Nevenka y el hojaldre

Cuando Nevenka mordió el hojaldre oyó un crujido. No sabría muy bien decir si fue el eco de los muelles del colchón bajo el peso de su madre cuando estaba a punto de parirla, o el de las hojas a sus pies en el hayedo con apenas once años, cuando su primo le susurró al oído que se estuviese quieta.

Quizás no fuese eso, sino el ruido de la cerradura que tuvo que cambiar tras el divorcio, después de veinticinco años de matrimonio. No fuera que al exjardinero le diese por entrar en la casa con cara de arrepentimiento, un ramo de rosas amarillas en una mano y unas tijeras de podar en la otra.

También podría ser el leve quejido apenas audible de su cadera en el preciso momento en que se precipitó contra el parqué, tras dar otro de tantos pasos en falso, bien por su torpeza congénita, por su ojo ambliope o por ambos.
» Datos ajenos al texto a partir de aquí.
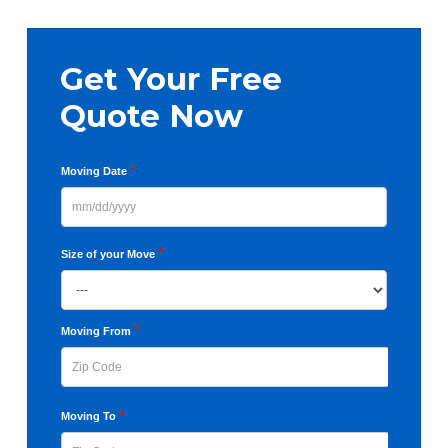
Primary
Sidebar
Get Your Free
Quote Now
*
Moving Date
MM
slash
*
Size of your Move
DD
slash
YYYY
*
Moving From
ZIP
*
Moving To
Code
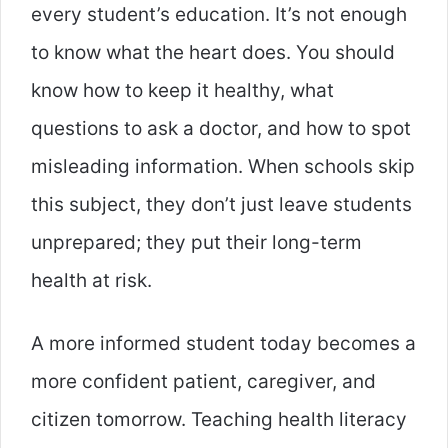
every student’s education. It’s not enough
to know what the heart does. You should
know how to keep it healthy, what
questions to ask a doctor, and how to spot
misleading information. When schools skip
this subject, they don’t just leave students
unprepared; they put their long-term
health at risk.
A more informed student today becomes a
more confident patient, caregiver, and
citizen tomorrow. Teaching health literacy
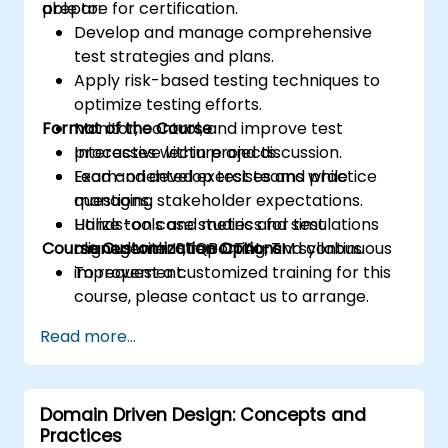
prepare for certification.
able to:
Develop and manage comprehensive
test strategies and plans.
Apply risk-based testing techniques to
optimize testing efforts.
Format of the Course
Monitor, control, and improve test
processes within projects.
Interactive lecture and discussion.
Lead and develop test teams while
Exam-oriented exercises and practice
managing stakeholder expectations.
questions.
Utilize tools and metrics for test
Hands-on case studies and simulations
Course Customization Options
management, reporting, and continuous
aligned with ISTQB CTAL-TM syllabus.
improvement.
To request a customized training for this
course, please contact us to arrange.
Read more...
Domain Driven Design: Concepts and
Practices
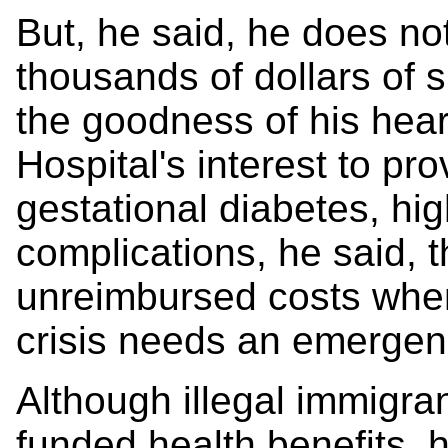
But, he said, he does no
thousands of dollars of 
the goodness of his hear
Hospital's interest to pr
gestational diabetes, hi
complications, he said, 
unreimbursed costs when
crisis needs an emergenc
Although illegal immigran
funded health benefits, 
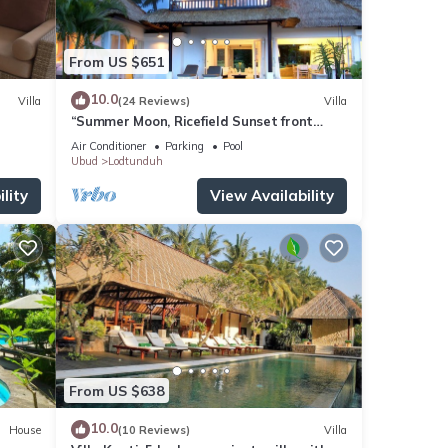
From US $651
10.0
Villa
(24 Reviews)
Villa
“Summer Moon, Ricefield Sunset front
Private Pool”
Air Conditioner
Parking
Pool
Ubud
Lodtunduh
lity
View Availability
From US $638
10.0
House
(10 Reviews)
Villa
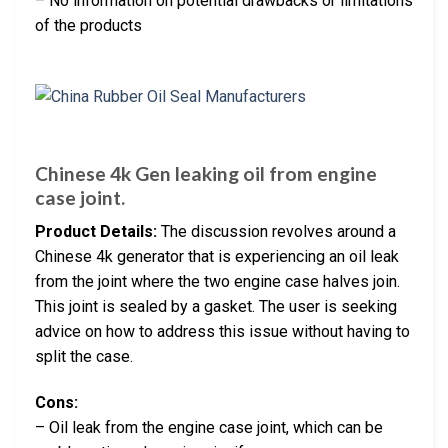
– No information on potential drawbacks or limitations
of the products
Chinese 4k Gen leaking oil from engine
case joint.
Product Details:
The discussion revolves around a
Chinese 4k generator that is experiencing an oil leak
from the joint where the two engine case halves join.
This joint is sealed by a gasket. The user is seeking
advice on how to address this issue without having to
split the case.
Cons:
– Oil leak from the engine case joint, which can be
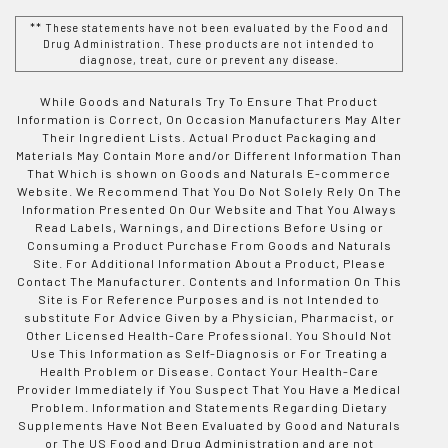
** These statements have not been evaluated by the Food and
Drug Administration. These products are not intended to
diagnose, treat, cure or prevent any disease.
While Goods and Naturals Try To Ensure That Product
Information is Correct, On Occasion Manufacturers May Alter
Their Ingredient Lists. Actual Product Packaging and
Materials May Contain More and/or Different Information Than
That Which is shown on Goods and Naturals E-commerce
Website. We Recommend That You Do Not Solely Rely On The
Information Presented On Our Website and That You Always
Read Labels, Warnings, and Directions Before Using or
Consuming a Product Purchase From Goods and Naturals
Site. For Additional Information About a Product, Please
Contact The Manufacturer. Contents and Information On This
Site is For Reference Purposes and is not Intended to
substitute For Advice Given by a Physician, Pharmacist, or
Other Licensed Health-Care Professional. You Should Not
Use This Information as Self-Diagnosis or For Treating a
Health Problem or Disease. Contact Your Health-Care
Provider Immediately if You Suspect That You Have a Medical
Problem. Information and Statements Regarding Dietary
Supplements Have Not Been Evaluated by Good and Naturals
or The US Food and Drug Administration and are not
Solo que esta vez le llevó a estar encamada durante varios meses, porque hacía años que su mejor amigo ya le había prevenido: no es lo mismo una caída a los cuarenta que a los sesenta.
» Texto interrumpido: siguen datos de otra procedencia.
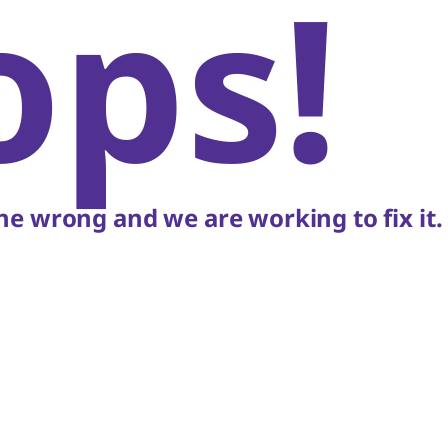
ops!
e wrong and we are working to fix it.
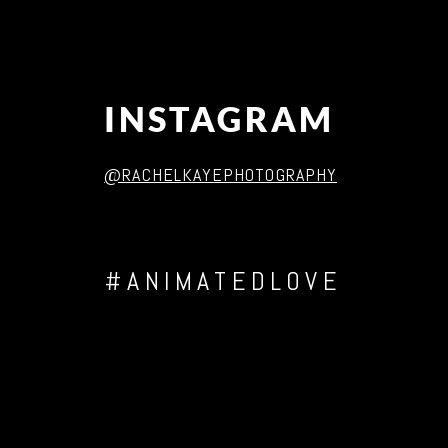
INSTAGRAM
@RACHELKAYEPHOTOGRAPHY
#ANIMATEDLOVE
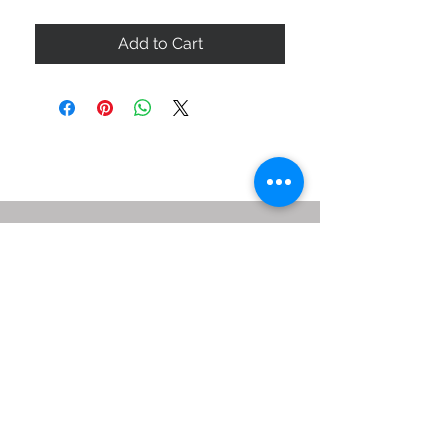
Add to Cart
ABOUT US
SIZE GUIDE
DELIVERY & RETURNS
BUY VIA WHATSAPP
STAY CONNECTED
BE OUR FRIEND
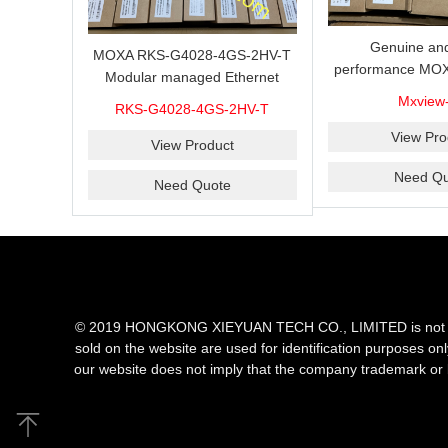
Genuine and
MOXA RKS-G4028-4GS-2HV-T
performance MOX
Modular managed Ethernet
Industrial netwo
switch with 4 100/1000BaseSFP
Mxview
RKS-G4028-4GS-2HV-T
software with a l
ports, 3 slots for Ethernet
nodes
View Pro
modules, 2 isolated power
View Product
supplies.
Need Qu
Need Quote
© 2019 HONGKONG XIEYUAN TECH CO., LIMITED is not an aut
sold on the website are used for identification purposes on
our website does not imply that the company trademark or 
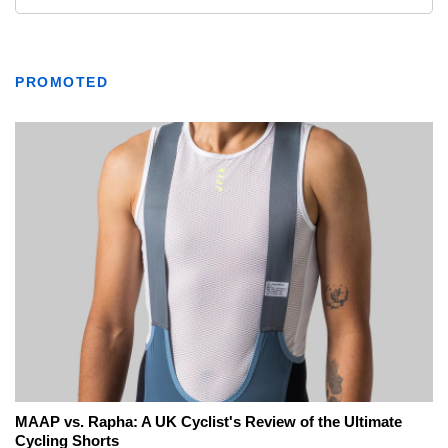
PROMOTED
MAAP vs. Rapha: A UK Cyclist's Review of the Ultimate
Cycling Shorts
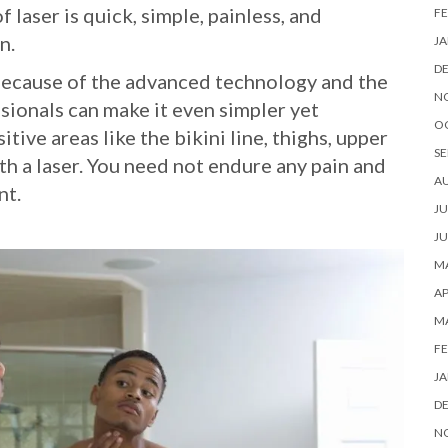
 laser is quick, simple, painless, and
FE
n.
JA
D
 because of the advanced technology and the
N
sionals can make it even simpler yet
O
itive areas like the bikini line, thighs, upper
SE
with a laser. You need not endure any pain and
A
nt.
JU
JU
MA
AP
M
FE
JA
D
N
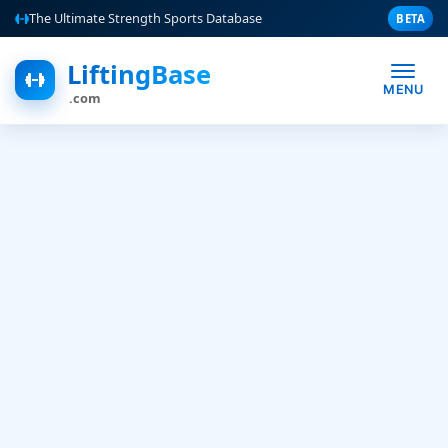
The Ultimate Strength Sports Database
BETA
LiftingBase
MENU
.com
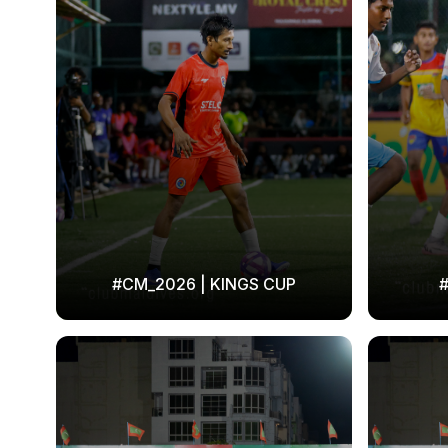
#CM_2026 | KINGS CUP
#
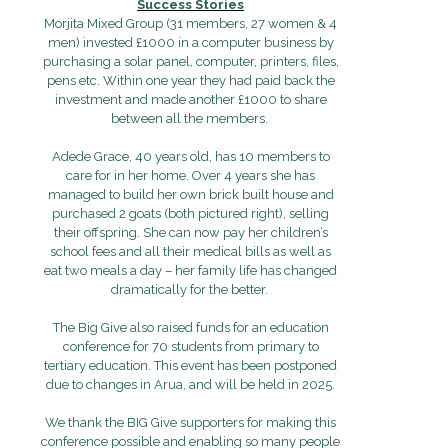
Success Stories
Morjita Mixed Group (31 members, 27 women & 4
men) invested £1000 in a computer business by
purchasing a solar panel, computer, printers, files,
pens etc. Within one year they had paid back the
investment and made another £1000 to share
between all the members.
Adede Grace, 40 years old, has 10 members to
care for in her home. Over 4 years she has
managed to build her own brick built house and
purchased 2 goats (both pictured right), selling
their offspring. She can now pay her children’s
school fees and all their medical bills as well as
eat two meals a day – her family life has changed
dramatically for the better.
The Big Give also raised funds for an education
conference for 70 students from primary to
tertiary education. This event has been postponed
due to changes in Arua, and will be held in 2025.
We thank the BIG Give supporters for making this
conference possible and enabling so many people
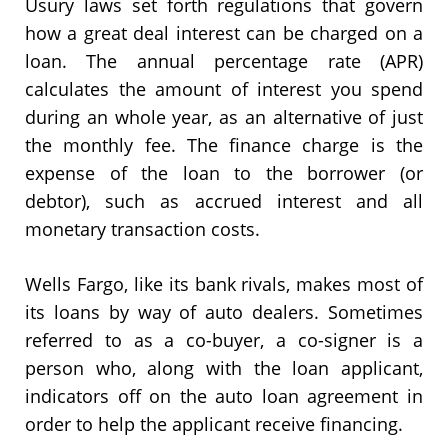
Usury laws set forth regulations that govern
how a great deal interest can be charged on a
loan. The annual percentage rate (APR)
calculates the amount of interest you spend
during an whole year, as an alternative of just
the monthly fee. The finance charge is the
expense of the loan to the borrower (or
debtor), such as accrued interest and all
monetary transaction costs.
Wells Fargo, like its bank rivals, makes most of
its loans by way of auto dealers. Sometimes
referred to as a co-buyer, a co-signer is a
person who, along with the loan applicant,
indicators off on the auto loan agreement in
order to help the applicant receive financing.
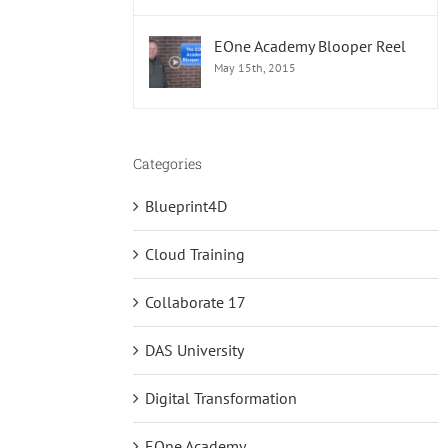
EOne Academy Blooper Reel
May 15th, 2015
Categories
Blueprint4D
Cloud Training
Collaborate 17
DAS University
Digital Transformation
EOne Academy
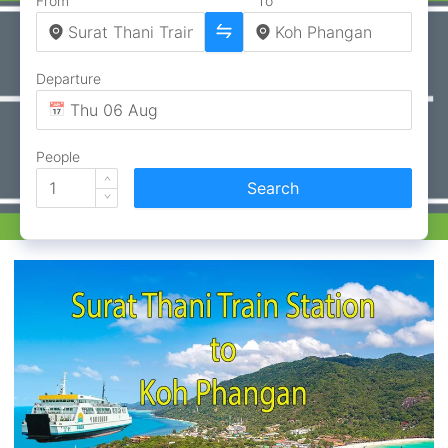
From
To
Departure
People
Search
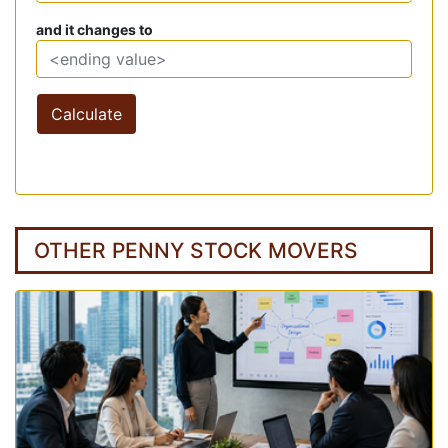
and it changes to
Calculate
OTHER PENNY STOCK MOVERS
¿Sería acaso el de las páginas de los incontables libros que leyó?

O tal vez el de la aneurisma que se rompió en el lóbulo frontal de su padre, llevándoselo antes de tiempo sin oportunidad para despedirse ni para pedirle perdón.

Como quiera que fuese, Nevenka no acertó. El crujido en realidad fue el de la madera de roble de su propio féretro contra una raíz de ciprés cuando descendía hacia la última oscuridad. Y el de las flores secas que su madre le siguió dejando sobre la lápida durante una interminable década que tan sólo duró un instante.

El mismo instante y el mismo crujido del universo cuando estalló.